You can either finish the walk here or complete an Extended Walk up the long gentle incline of the Forest Way, a popular cycle route along the trackbed of a disused railway line.
Travel: Get the 1000 Thameslink, Horsham train from London Bridge (Farringdon 0949, Blackfriars 0954), changing at East Croydon (arr 1015) for the 1022 Uckfield train to Ashurst arriving 1057. Note: There are no trains from Victoria to East Croydon this weekend.
"There is no station in Forest Row, so if you finish the walk there you will need to take a bus up the hill to East Grinstead. Metrobus 270 & 291 alternate to provide a half-hourly service to around 7pm"
Return trains from East Grinstead to London bridge xx06 xx36. "East Grinstead is on a different line from Ashurst but it is also operated by Southern. The suggested ticket is a return to East Grinstead, which is slightly more expensive and likely to be accepted if checked on the outward journey (there are no ticket barriers at Ashurst station)."

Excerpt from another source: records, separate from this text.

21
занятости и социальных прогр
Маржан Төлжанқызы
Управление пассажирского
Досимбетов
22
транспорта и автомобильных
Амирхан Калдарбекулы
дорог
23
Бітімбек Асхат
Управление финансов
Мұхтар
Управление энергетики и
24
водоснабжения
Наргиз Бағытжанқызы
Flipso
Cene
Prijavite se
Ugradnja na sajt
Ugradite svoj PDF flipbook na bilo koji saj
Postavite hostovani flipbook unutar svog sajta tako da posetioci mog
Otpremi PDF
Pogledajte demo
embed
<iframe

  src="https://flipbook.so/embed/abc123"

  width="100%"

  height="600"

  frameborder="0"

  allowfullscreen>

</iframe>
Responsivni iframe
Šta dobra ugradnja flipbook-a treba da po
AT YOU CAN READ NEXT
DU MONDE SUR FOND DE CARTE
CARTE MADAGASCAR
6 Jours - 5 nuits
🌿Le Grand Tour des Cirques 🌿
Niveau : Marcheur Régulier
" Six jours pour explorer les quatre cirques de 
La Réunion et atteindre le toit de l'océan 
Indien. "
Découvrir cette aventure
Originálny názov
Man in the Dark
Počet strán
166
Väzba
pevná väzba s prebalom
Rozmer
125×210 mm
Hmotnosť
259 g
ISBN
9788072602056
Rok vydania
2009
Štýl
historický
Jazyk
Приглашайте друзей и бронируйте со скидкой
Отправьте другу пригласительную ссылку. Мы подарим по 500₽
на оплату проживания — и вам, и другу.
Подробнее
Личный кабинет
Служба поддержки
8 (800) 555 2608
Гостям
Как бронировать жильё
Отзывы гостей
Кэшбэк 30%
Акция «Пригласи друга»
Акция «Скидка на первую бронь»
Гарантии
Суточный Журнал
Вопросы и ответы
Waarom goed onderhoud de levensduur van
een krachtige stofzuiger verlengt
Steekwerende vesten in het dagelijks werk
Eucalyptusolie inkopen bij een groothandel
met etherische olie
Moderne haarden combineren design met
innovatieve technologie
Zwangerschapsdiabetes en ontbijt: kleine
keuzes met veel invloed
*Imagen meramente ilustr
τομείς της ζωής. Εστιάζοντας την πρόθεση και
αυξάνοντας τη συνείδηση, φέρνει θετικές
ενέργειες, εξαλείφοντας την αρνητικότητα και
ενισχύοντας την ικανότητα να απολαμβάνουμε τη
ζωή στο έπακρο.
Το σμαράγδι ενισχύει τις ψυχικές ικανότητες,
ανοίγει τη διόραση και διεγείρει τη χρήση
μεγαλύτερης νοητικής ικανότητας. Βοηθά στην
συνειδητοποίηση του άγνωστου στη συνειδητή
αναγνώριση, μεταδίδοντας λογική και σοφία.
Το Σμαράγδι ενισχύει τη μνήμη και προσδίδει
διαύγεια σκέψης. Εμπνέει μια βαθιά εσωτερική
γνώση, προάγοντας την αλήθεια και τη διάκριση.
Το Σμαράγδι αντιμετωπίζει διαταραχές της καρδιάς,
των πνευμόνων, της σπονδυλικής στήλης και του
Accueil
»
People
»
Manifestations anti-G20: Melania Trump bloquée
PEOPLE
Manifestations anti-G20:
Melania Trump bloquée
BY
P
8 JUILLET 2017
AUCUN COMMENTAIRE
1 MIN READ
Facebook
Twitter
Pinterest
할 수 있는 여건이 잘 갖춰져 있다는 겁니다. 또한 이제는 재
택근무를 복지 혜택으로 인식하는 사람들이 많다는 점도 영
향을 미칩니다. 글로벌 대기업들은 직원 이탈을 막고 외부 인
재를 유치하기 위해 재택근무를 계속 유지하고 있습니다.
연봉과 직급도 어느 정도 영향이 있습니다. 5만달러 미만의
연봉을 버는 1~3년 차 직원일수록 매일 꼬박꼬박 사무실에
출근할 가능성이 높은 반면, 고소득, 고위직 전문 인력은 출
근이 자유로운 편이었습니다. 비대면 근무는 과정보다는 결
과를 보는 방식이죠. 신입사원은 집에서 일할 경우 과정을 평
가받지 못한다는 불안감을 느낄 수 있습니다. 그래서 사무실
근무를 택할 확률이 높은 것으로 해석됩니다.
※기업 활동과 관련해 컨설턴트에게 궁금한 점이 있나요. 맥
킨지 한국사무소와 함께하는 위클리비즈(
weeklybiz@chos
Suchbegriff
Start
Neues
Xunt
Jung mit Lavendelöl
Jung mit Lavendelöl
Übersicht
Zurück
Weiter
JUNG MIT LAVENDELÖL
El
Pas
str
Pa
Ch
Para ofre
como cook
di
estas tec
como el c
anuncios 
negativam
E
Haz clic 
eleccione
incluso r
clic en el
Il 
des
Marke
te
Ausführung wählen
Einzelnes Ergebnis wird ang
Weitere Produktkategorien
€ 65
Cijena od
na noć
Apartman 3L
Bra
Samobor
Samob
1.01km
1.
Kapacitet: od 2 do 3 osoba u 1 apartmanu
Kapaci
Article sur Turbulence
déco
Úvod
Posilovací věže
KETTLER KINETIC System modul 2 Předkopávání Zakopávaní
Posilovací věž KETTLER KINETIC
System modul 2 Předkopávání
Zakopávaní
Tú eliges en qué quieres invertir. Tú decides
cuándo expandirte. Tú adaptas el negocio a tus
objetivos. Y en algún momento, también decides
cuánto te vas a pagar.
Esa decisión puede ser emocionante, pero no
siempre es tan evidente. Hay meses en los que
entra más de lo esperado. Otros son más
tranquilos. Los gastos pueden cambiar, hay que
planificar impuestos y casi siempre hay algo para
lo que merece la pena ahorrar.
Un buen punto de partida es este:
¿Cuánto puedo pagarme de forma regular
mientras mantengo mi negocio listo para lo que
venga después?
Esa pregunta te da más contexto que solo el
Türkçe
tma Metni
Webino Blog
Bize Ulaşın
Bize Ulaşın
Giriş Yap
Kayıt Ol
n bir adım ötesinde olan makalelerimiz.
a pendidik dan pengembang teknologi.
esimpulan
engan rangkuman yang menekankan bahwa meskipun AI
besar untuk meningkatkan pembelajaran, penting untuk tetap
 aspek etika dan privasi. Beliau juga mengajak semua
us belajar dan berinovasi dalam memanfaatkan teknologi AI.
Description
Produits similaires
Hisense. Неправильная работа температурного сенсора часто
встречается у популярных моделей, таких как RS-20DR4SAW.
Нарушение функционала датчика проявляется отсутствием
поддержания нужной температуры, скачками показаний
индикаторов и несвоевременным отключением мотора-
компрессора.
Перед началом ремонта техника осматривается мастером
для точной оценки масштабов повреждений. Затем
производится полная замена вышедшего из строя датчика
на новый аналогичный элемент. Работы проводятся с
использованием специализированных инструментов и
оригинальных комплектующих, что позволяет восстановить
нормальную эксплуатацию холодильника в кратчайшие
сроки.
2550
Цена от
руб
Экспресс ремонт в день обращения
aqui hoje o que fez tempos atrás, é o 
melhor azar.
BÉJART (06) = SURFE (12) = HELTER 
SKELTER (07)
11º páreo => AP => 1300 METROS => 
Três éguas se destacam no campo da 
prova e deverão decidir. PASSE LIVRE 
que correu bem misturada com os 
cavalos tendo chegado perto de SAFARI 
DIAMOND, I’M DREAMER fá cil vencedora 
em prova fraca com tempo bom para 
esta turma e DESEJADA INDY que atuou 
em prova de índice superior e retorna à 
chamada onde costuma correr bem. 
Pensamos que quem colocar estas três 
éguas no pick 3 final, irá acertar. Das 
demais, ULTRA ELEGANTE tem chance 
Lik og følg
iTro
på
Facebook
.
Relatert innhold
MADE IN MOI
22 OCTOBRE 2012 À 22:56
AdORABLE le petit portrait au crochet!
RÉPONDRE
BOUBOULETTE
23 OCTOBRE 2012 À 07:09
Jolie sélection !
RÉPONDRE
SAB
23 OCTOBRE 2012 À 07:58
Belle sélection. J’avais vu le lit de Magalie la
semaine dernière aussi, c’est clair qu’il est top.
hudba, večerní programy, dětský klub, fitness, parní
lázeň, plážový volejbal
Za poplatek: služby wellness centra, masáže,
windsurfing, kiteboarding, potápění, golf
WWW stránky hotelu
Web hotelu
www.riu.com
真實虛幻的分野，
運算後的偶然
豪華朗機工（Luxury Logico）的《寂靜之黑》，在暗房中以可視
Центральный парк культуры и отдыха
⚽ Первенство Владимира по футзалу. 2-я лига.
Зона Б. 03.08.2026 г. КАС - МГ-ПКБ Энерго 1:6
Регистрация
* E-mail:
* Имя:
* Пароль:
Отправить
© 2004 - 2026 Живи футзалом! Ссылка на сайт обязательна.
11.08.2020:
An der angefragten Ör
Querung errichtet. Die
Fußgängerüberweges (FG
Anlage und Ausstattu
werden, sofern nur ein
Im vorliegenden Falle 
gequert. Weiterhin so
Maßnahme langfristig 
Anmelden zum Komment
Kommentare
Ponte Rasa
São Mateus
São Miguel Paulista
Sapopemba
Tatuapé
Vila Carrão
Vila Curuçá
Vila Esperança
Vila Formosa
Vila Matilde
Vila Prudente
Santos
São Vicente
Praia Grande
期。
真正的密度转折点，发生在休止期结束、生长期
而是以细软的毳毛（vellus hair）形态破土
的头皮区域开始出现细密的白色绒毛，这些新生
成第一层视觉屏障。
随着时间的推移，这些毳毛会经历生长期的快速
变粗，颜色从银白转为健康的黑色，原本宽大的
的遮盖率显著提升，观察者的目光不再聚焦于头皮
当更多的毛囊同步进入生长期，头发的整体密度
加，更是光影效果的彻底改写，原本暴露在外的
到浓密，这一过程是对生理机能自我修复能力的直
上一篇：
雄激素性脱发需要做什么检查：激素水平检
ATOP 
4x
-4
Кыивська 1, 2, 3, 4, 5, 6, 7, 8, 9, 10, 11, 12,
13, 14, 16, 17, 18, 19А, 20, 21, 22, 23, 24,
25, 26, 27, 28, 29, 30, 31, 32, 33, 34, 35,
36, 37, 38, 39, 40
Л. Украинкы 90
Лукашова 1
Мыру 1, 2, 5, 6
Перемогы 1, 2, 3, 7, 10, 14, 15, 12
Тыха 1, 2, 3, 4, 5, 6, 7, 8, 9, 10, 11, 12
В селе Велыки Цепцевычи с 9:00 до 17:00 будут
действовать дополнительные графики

Lunch: The suggested lunch place is the Gallipot Inn (01892-770008) on the B2110 at Gallipot Street, after 7¾ km. This attractive old pub is fairly small inside but has a large back garden with fine views across the Weald, and serves food all afternoon
Tea: Various options in Forest Row and East Grinstead
1 comment:
Do you know, I did not count, but I think 8 at the start of this walk on a day of w=sun-and-cloud. Some confusion at the get-go as the walk author has changed the route a bit and some had lovingly preserved copies of the old directions. But we soon worked it out.
Fine rolling Wealden scenery but more mud in places than on the other walks today, it seems - enough on one bridleway to elicit cataclysmic accounts from some commenters, but we either waded through it regardless (me) or picked out way gingerly around it (everyone else).
As for nature - acres of celandines, banks of primroses, drifts of cuckoo flowers, the multifarious tootling of nuthatches, baa-ing lambs (once), and - my biggest delight - a willow warbler on the Ashdown Forest heathland. But privately I was wondering where the blackbirds, chaffinches and butterflies are this year (just one of the latter seen all day).
I think nearly everyone ate in the friendly Gallipot Inn, which was full inside but empty but for us in its lovely garden. We were joined by the walk author here, who walked the rest of the way with us, so n=9 altogether. In the afternoon the gorse was full out in Ashdown Forest and the Visitor Centre there had a well hidden tea machine (only I partook).
We had by now split into an advance party, who seem to have ended up in the Hop Yard microbrewery and got the 5pm bus (having a bottle of wine on the train), and three of us in the vanguard, who found the former Taeffels now reopened as another cafe and had tea there. We got the 5.30 bus.